Under a spring moon the nocturnal moor was all alive and awake. The pixies were busy measuring new fairy rings for the coming season; the elves—those “whose little eyes glow, like sparks of fire”—were entertaining the brownies; the Jacky-Toads, having danced the “Wildfire Gallop,” sat and rested, and talked politics. Then it happened that their missing colleague formed matter for discussion, and an aged Jacky-Toad, by tacit understanding father of the company, gave it as his opinion that the wanderer had lost himself in fresh running water, which is, of course, death to Ignes Fatui all the world over.

“He was a born fule, if you remember,” he concluded.

At the same moment a blue light flickered like a shooting-star above their heads, and, with the sound of a small bird alighting, the missing member of that community returned to his friends. Their welcome was, of course, hearty as need be, and from an attitude of absolute indifference one and all assumed the manner of affection, friendship and regard.

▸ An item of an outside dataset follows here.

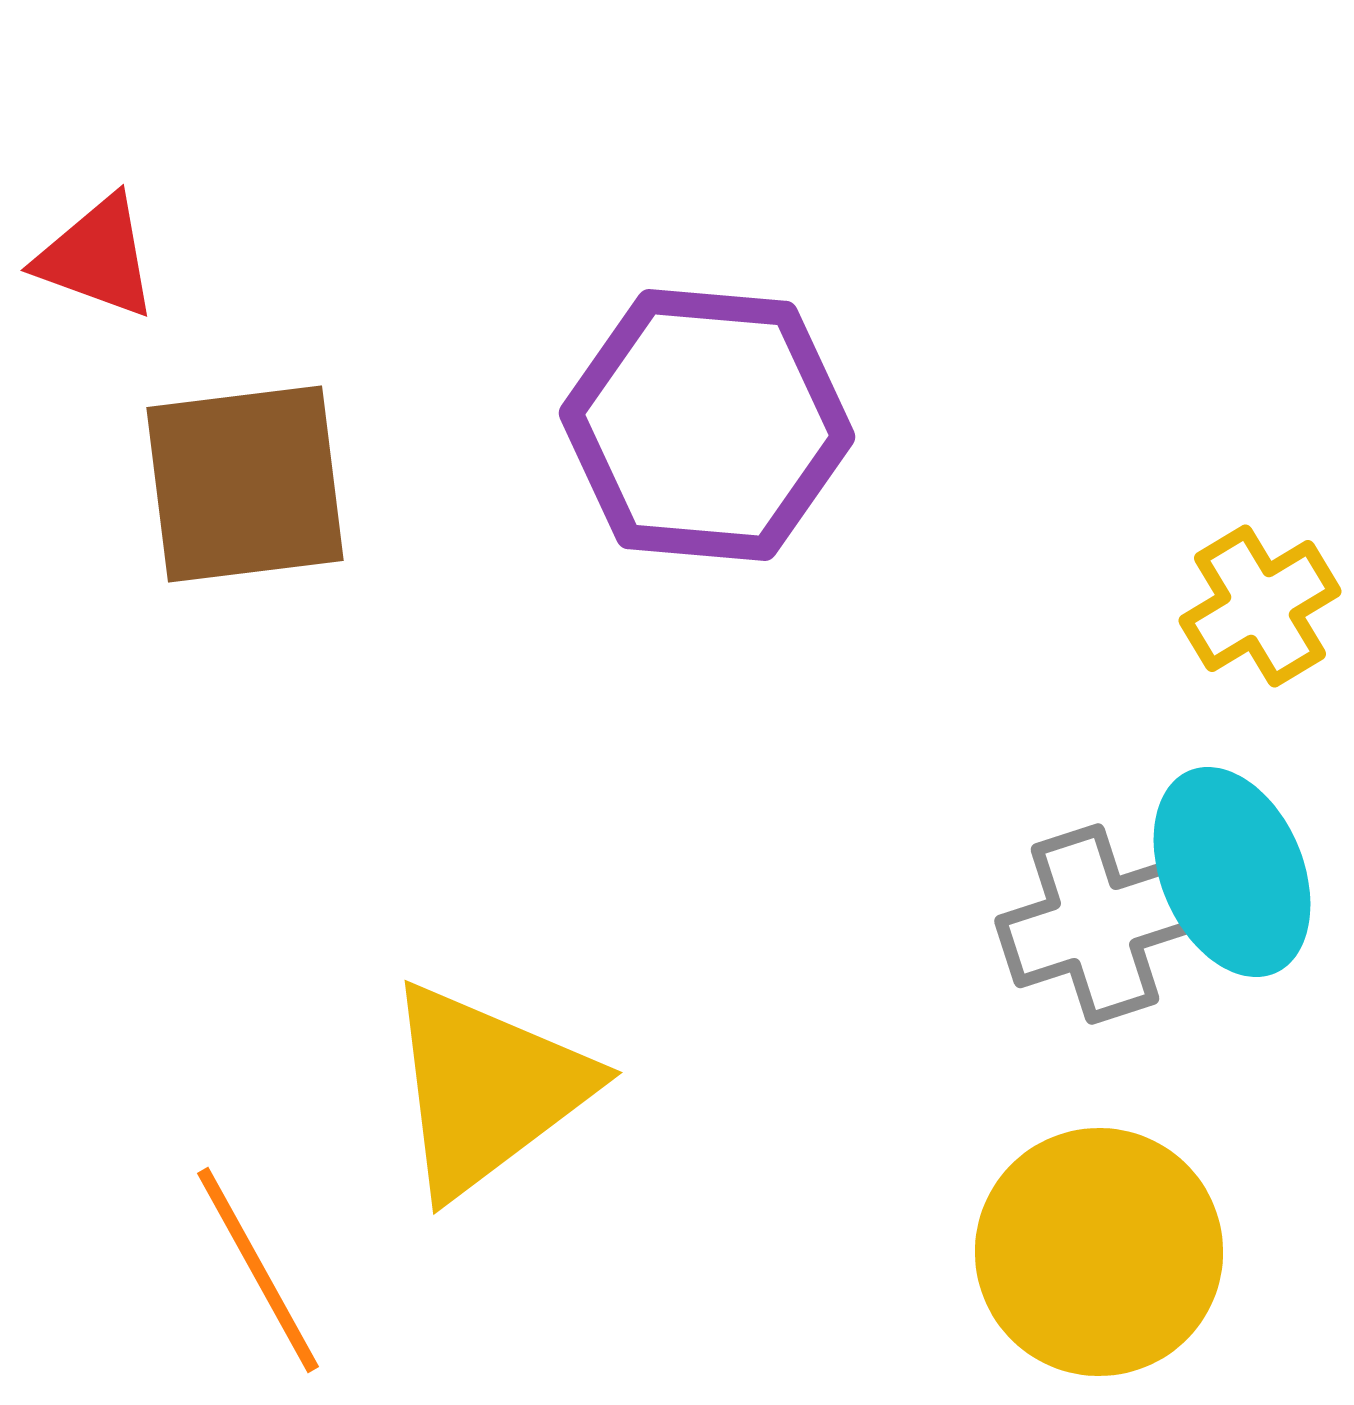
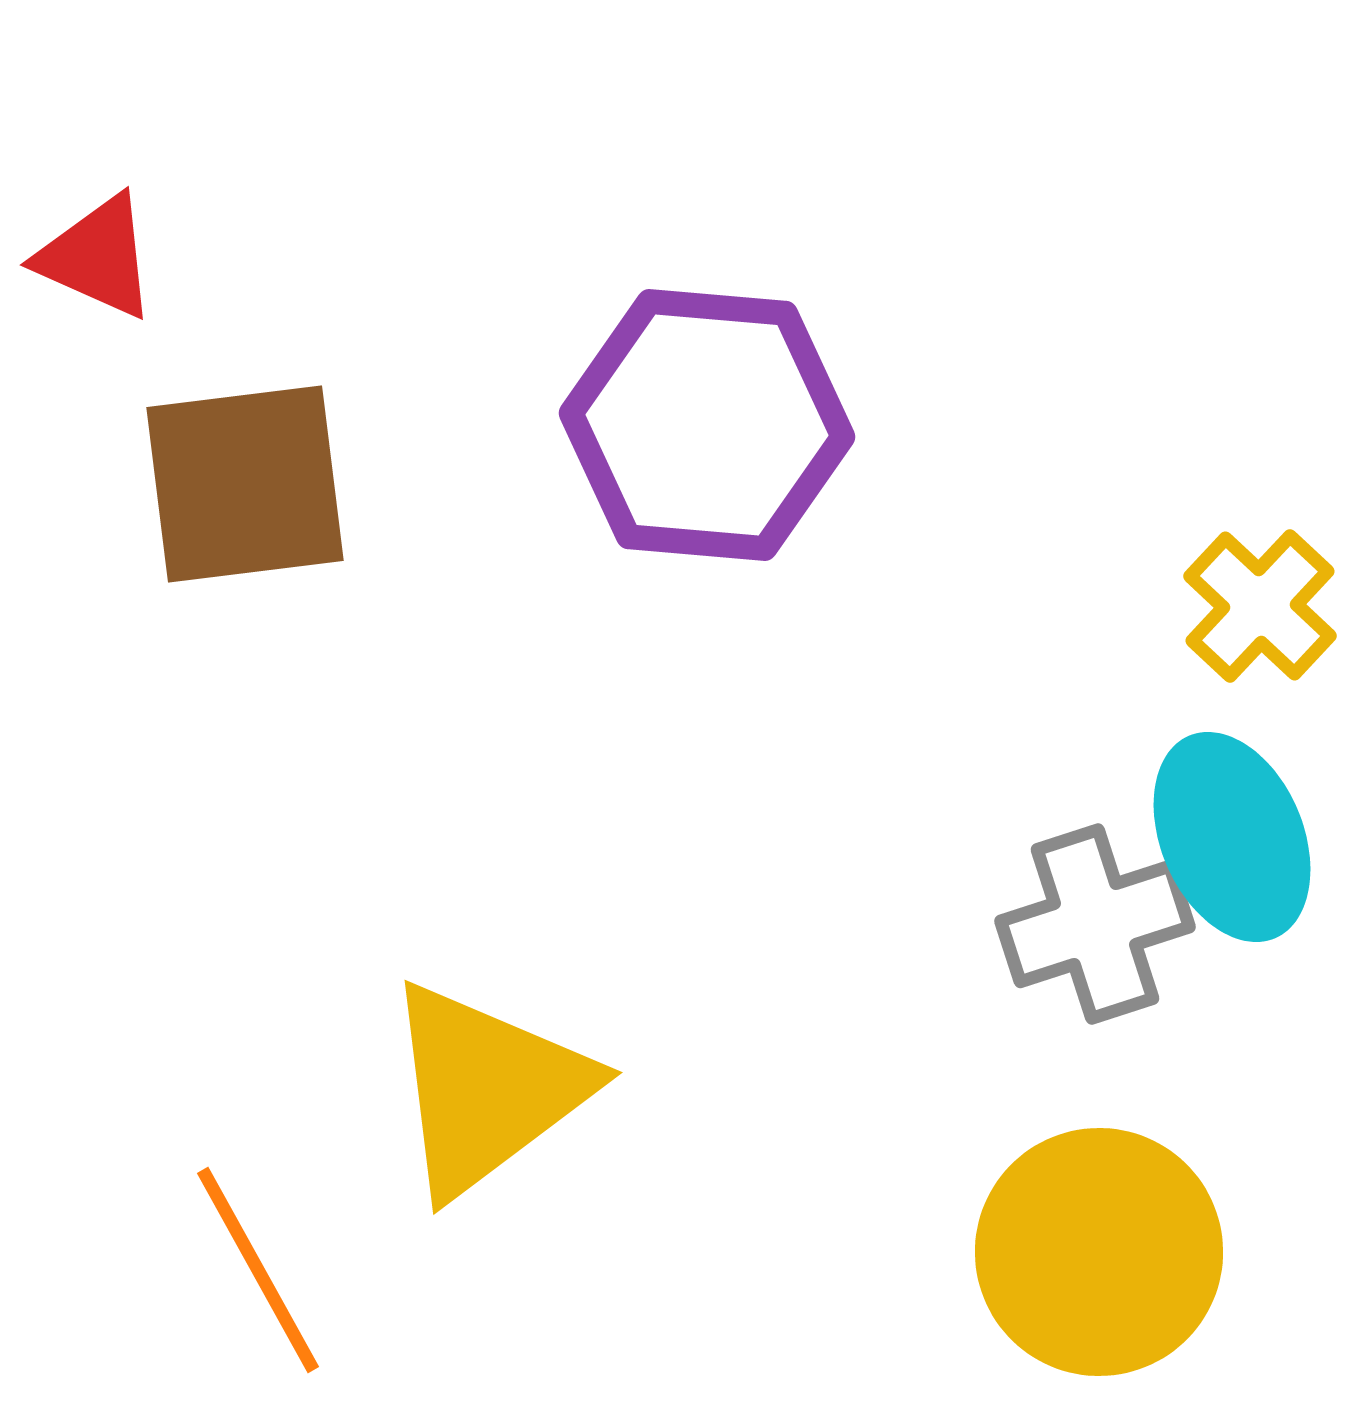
red triangle: rotated 4 degrees clockwise
yellow cross: rotated 16 degrees counterclockwise
cyan ellipse: moved 35 px up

Now the new-come Jacky-Toad, though his knowledge had appeared but scanty in the presence of his fair mistress, found, after leaving her and upon escaping the radius of her exceeding great erudition, that his own acquirements assumed a more important shape. A little knowledge may go far thus brought into a region where, until its arrival, there is none. The Jacky-Toad returned therefore with a sufficiently high estimate of his intellectual stores.

“Well, dear souls,” he said, “here I be again, an’ what I’ve seed and larned you’ll never credit, not if I talks to ’e for a month o’ Sundays.”

The father of the flock, fearing for a position which he merely held by courtesy and through his own natural force of character, now set himself to discount the adventurer’s information.

“You be the monkey as have seen the world—you be,” he said; “and what do ’e make o’t?”

“A terrible coorious world, and as for Lunnon—well, ’tis somethin’ amazin’ to be sure. An’ what wi’ geography, an’ nat’ral sciences, an’ poetry, an’ sich-like wonnerful branches o’ larnin’, my head’s full.”

They buzzed admiration, except the venerable Jacky-Toad.

“Let’s hear what you do know,” he suggested.

“Well, fust you must be told as we’m all made o’ gas—the whole boilin’ of us. We’m no more’n just a whiff of phosphuretted hydrogen!”